■ **Data shown**:
○ ○ ○ ○ ○
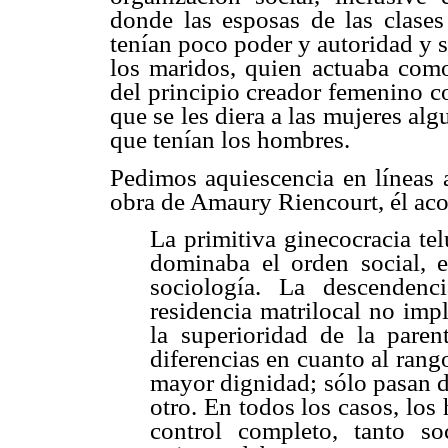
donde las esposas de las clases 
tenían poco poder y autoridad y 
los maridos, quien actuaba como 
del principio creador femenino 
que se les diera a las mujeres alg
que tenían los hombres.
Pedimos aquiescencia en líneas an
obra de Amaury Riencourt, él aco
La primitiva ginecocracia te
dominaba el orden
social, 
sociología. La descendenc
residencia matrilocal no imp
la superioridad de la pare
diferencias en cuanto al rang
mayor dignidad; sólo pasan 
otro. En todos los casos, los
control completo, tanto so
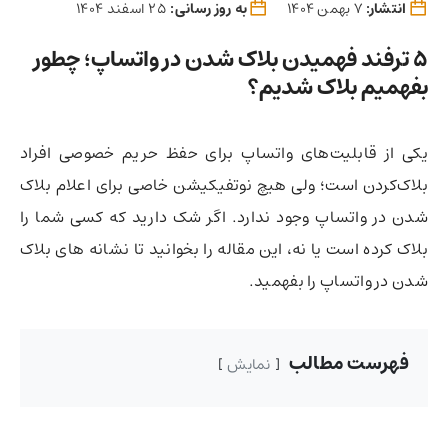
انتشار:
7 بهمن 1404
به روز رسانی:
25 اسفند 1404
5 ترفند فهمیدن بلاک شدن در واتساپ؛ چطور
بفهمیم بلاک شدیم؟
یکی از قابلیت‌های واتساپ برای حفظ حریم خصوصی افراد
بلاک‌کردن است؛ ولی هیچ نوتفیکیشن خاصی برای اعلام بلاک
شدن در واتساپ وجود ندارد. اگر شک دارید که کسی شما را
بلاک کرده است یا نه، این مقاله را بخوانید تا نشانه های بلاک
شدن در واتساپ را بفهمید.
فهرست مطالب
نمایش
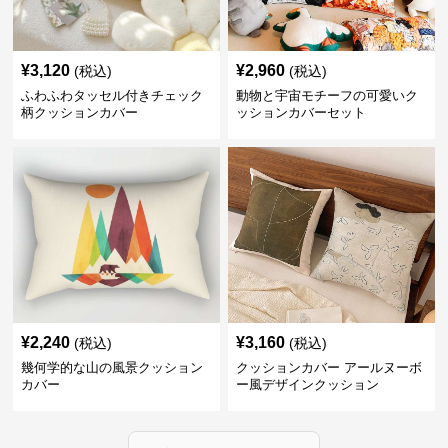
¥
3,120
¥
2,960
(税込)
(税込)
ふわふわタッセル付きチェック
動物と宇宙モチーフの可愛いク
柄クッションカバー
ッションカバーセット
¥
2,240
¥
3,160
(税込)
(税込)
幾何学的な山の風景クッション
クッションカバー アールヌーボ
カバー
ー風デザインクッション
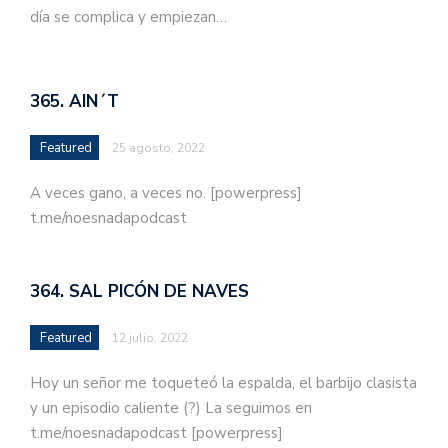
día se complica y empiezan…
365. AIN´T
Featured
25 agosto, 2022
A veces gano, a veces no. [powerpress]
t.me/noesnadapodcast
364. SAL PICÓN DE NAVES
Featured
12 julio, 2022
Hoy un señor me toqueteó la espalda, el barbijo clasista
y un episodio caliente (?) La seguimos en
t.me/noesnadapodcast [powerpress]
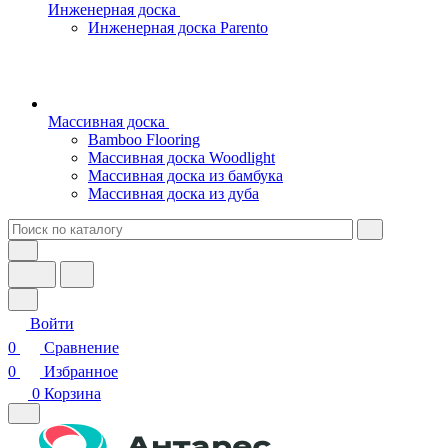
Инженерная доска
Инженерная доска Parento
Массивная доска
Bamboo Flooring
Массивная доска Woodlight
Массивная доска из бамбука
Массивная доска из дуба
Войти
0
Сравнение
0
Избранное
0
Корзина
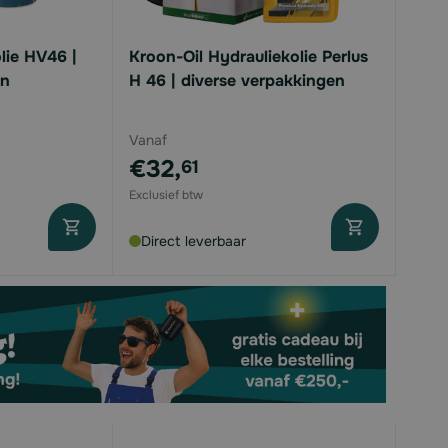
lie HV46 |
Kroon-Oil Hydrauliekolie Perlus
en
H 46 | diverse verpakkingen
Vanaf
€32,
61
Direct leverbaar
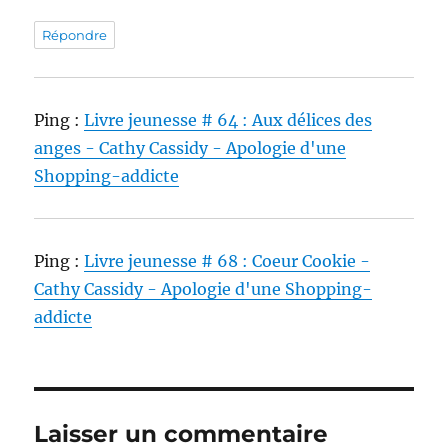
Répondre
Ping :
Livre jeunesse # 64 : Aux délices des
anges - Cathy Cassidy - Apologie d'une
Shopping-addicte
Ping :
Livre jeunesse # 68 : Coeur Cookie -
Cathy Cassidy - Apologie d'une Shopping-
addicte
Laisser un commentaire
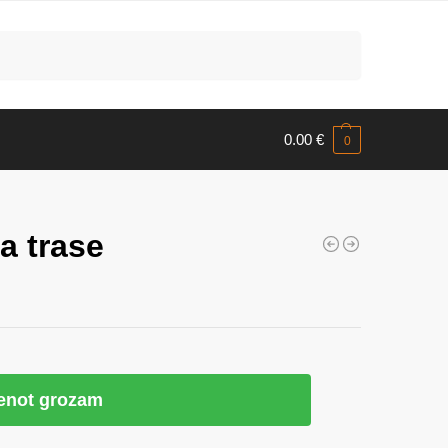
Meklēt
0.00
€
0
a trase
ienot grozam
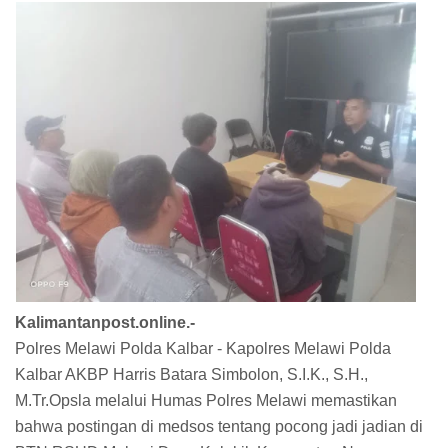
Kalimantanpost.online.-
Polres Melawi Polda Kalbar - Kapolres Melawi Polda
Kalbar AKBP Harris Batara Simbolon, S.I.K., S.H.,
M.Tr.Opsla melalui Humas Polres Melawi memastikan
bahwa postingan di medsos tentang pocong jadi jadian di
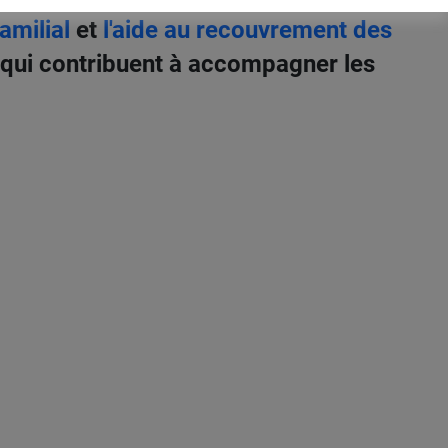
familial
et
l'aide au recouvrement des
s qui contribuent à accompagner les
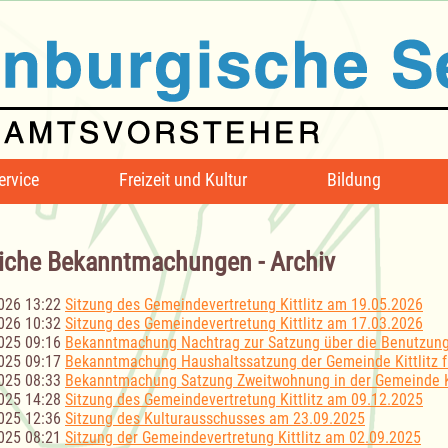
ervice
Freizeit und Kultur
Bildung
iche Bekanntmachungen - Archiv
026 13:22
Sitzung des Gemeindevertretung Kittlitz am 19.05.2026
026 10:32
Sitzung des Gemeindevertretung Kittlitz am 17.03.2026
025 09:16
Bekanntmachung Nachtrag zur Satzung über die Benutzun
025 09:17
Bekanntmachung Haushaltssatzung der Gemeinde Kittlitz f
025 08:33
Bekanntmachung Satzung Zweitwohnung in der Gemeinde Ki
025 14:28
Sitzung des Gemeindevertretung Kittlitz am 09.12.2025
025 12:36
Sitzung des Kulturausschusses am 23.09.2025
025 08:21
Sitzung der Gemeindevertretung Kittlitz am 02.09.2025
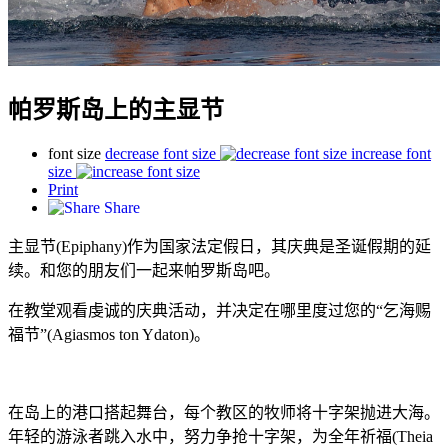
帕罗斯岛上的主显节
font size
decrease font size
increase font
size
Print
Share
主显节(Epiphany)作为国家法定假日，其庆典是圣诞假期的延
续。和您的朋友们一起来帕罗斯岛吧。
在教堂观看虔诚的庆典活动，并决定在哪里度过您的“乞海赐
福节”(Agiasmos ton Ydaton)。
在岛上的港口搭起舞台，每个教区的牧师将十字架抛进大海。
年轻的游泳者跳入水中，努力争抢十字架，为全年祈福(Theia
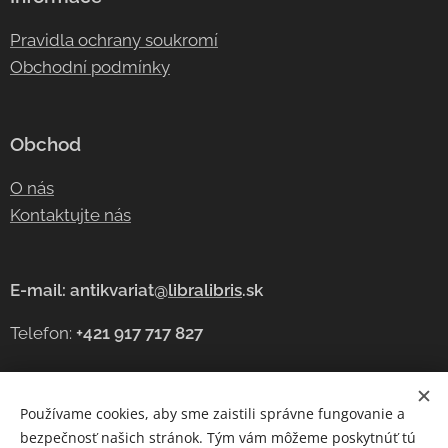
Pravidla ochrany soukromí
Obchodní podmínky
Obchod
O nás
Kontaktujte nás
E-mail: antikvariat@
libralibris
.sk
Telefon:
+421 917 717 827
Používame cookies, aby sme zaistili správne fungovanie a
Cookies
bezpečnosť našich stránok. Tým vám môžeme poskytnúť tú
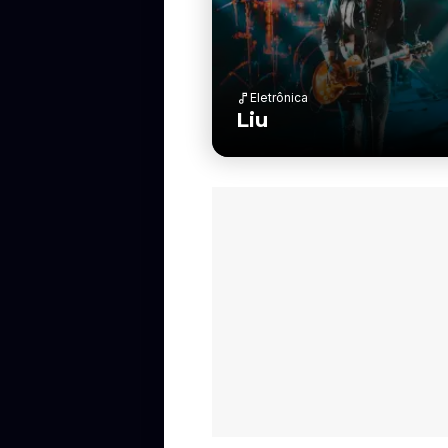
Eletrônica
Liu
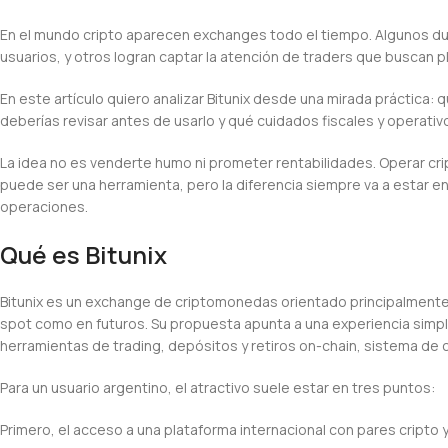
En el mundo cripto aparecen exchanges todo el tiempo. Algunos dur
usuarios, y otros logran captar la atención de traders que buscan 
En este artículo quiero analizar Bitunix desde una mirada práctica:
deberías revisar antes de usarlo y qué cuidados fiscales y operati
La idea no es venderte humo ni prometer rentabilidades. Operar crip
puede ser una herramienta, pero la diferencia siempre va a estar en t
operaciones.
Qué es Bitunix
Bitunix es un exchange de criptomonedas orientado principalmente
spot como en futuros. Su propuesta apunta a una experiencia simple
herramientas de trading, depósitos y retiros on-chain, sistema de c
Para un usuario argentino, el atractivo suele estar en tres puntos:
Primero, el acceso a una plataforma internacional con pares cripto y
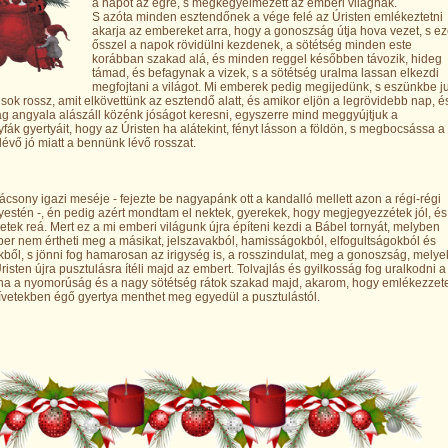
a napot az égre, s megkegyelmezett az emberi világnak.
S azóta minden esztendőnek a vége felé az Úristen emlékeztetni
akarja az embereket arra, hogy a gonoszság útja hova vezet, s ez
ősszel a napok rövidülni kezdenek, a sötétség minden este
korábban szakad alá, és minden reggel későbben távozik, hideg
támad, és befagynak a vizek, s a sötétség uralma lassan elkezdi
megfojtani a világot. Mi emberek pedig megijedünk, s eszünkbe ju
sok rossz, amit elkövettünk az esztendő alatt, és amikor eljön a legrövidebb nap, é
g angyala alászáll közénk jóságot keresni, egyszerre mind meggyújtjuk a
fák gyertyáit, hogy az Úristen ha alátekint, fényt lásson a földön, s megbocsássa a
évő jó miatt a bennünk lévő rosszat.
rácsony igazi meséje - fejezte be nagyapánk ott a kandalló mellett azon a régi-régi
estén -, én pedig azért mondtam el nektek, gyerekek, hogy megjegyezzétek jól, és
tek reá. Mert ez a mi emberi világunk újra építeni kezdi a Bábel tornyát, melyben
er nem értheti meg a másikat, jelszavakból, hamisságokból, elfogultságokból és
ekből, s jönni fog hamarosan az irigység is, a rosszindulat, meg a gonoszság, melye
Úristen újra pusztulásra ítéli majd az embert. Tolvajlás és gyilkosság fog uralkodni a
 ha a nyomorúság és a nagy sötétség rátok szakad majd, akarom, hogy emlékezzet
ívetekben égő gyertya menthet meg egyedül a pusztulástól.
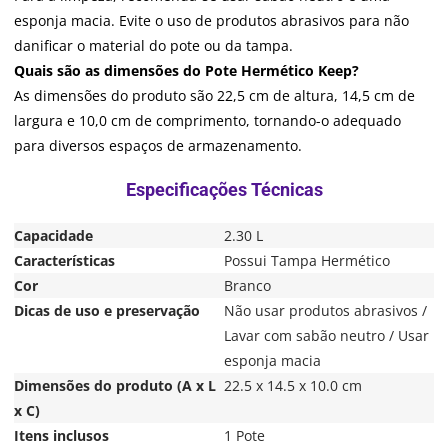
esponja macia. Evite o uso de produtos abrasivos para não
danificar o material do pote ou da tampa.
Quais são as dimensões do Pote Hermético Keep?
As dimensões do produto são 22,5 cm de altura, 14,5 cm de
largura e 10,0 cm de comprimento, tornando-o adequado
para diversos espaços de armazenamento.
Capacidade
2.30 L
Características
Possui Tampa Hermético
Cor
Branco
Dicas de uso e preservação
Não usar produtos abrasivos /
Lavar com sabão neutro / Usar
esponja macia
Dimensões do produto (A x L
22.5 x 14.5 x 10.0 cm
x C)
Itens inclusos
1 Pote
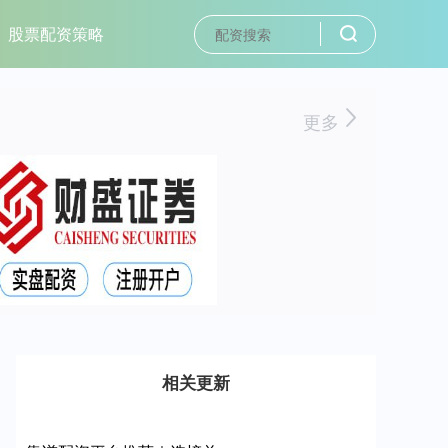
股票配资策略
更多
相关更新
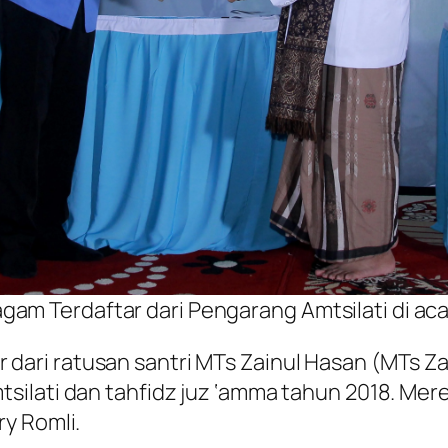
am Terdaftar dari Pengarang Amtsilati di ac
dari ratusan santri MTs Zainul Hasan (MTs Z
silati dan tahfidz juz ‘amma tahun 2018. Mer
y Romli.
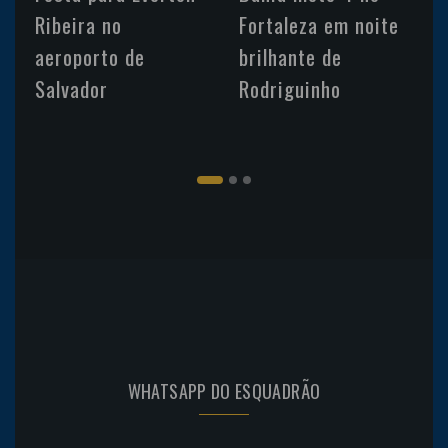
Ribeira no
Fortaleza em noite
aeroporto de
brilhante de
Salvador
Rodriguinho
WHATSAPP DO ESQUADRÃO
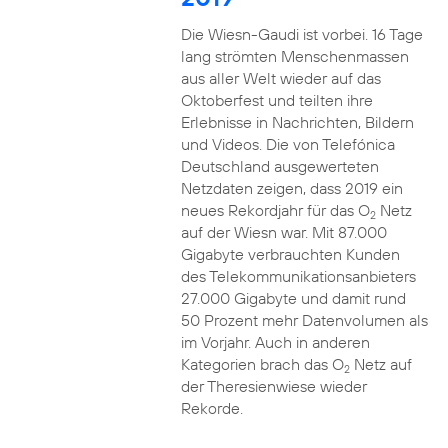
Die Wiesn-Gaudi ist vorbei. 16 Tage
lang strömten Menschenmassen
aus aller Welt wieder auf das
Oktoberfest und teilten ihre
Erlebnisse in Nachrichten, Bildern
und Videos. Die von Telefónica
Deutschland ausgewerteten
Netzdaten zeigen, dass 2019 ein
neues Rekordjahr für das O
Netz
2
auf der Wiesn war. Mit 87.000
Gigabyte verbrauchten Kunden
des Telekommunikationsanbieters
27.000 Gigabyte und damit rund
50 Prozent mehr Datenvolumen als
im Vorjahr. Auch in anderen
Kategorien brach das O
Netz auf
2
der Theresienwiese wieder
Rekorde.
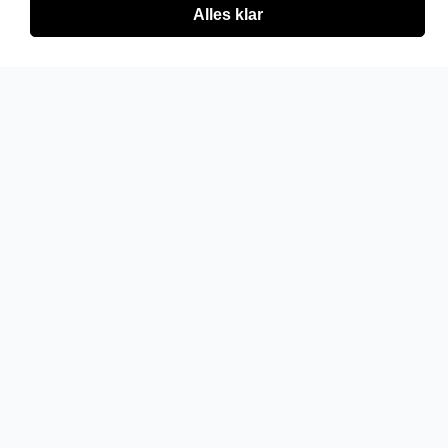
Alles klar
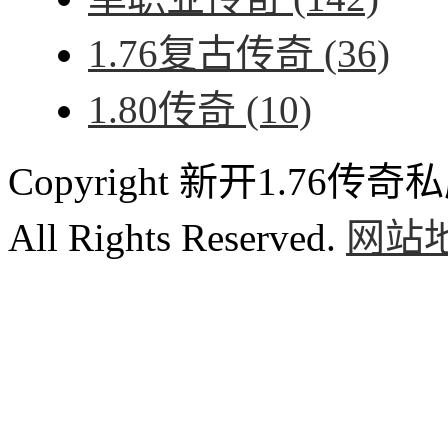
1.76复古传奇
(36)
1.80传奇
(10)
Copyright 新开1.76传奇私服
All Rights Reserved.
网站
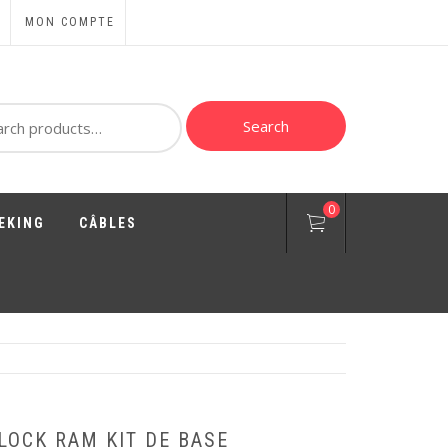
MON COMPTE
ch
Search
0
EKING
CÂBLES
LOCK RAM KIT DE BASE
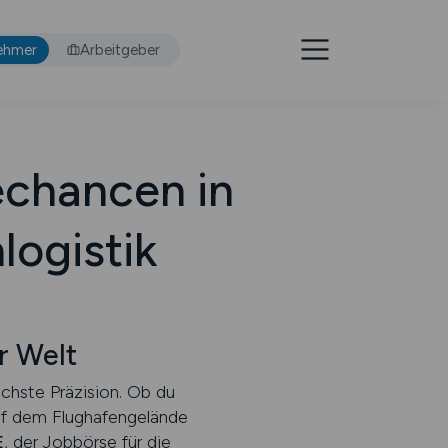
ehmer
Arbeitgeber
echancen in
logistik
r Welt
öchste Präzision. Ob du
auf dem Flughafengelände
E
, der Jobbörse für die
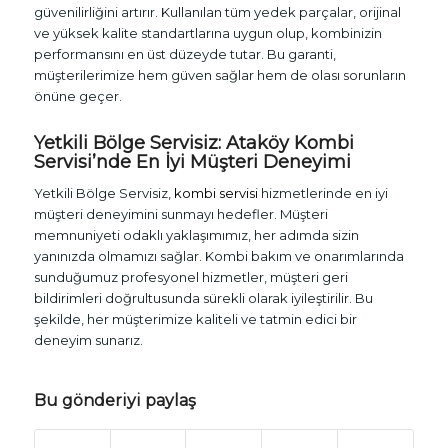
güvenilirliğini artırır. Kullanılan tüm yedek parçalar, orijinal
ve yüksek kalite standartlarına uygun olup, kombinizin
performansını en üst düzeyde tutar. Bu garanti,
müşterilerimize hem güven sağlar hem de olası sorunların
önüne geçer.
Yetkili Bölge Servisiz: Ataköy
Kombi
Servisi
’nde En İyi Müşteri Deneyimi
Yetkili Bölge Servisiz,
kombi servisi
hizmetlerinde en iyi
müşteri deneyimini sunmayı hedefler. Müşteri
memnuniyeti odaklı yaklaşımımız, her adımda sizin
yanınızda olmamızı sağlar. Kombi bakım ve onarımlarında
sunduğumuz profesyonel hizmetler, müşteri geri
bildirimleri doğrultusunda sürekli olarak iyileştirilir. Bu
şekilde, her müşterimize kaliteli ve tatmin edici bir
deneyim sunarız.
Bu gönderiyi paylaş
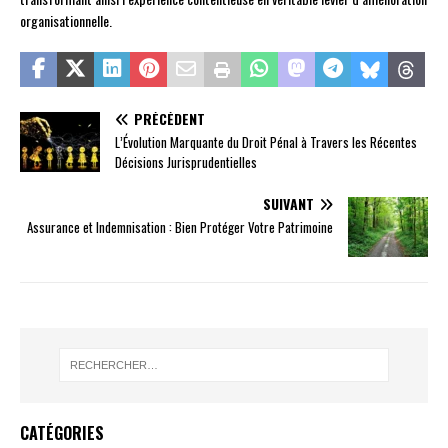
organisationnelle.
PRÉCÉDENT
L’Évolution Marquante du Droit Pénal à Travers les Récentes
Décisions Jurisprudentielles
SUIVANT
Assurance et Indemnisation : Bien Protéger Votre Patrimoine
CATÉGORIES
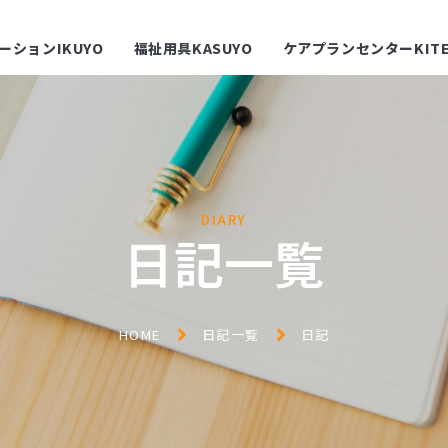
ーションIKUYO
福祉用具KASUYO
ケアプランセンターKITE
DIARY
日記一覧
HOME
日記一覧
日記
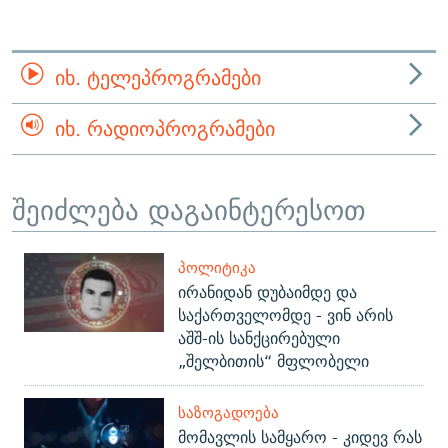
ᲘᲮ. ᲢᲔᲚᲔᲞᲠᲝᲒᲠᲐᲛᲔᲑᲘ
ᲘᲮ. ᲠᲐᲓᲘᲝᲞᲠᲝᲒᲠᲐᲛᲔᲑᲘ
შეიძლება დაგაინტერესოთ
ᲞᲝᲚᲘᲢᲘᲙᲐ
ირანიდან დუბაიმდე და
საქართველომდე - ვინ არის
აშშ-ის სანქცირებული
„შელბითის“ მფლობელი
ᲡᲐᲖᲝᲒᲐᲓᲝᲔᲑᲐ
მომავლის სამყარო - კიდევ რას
○ ○ ○ ○ ○
■ **To do**: Your answer should be each line of the data that contains the word "újra", copied as it stands.

■ **Solution for this problem**:
tek reá. Mert ez a mi emberi világunk újra építeni kezdi a Bábel tornyát, melyben
Úristen újra pusztulásra ítéli majd az embert. Tolvajlás és gyilkosság fog uralkodni a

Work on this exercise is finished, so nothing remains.